Let’s look at this from a pragmatic lens then. Most, if not all, CS departments are experiencing a reduction in enrollment. What I wrote above regarding the expansion of scope is not something new. CRA CERP Pulse Survey showed that 62% of the responding academic units saw a decline in enrollment level. Areas that saw an increase actually include Computer Engineering. It looks like pure CS is shrinking, and like it or not, it will impact teaching-oriented CS faculty. Learning new skills is not about losing academic freedom. It’s about keeping our students employable and our programs relevant. After all, if we preach continuous learning to our students, we must model it ourselves.

In conclusion, yes, we might have the personnel.

So What Do We Do?

EE/CE literacy is becoming the new Math/CS. Not because everyone needs to become an electrical engineer, but because everyone who calls themselves a computing professional will increasingly work at the boundary where software meets physics. Building 3D casings for microcontrollers, compiling code and uploading binaries to hardware, designing robotic controls, and the disciplined habit of measuring before guessing are no longer niche skills. They are the new baseline for writing software that touches the real world.

The good news is that the equipment barrier has collapsed: a workable embedded lab can be built with kits with costs similar to a textbook and scaled with shared instruments over time. The harder part is faculty time and confidence. However, if enrollments are softening and the world is shifting toward embodied computing, then upskilling isn’t a betrayal of academic freedom; it’s a renewal of it.
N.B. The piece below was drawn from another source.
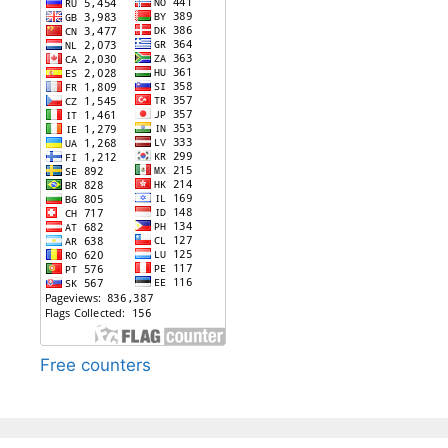
Free counters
The path forward doesn’t require a revolution. It requires a series of small, deliberate steps. Let us start small. For selected courses, we can insert small modules woven into existing courses. A small lab showcasing how to write C programs for Arduino inside Computer Systems. A ROS unit, leveraging Webots or Gazebo if we don’t have the hardware ready, for Operating Systems. Perhaps bringing robotic activities and workshops from student clubs and turning them into an embedded design course. In one or two semesters, maybe we will have enough momentum for a concentration and eventually fully equipped labs and facilities for a degree program with potential ABET accreditation in several years. But we have to make that first step and just learn, research, and teach this new content.

Jacquard’s loom reminds us that computing didn’t begin as “apps”. It began as control. The robots on stage are simply the modern version of that idea, moving at full speed. Our job is to give our students the skills to build it, not just watch it.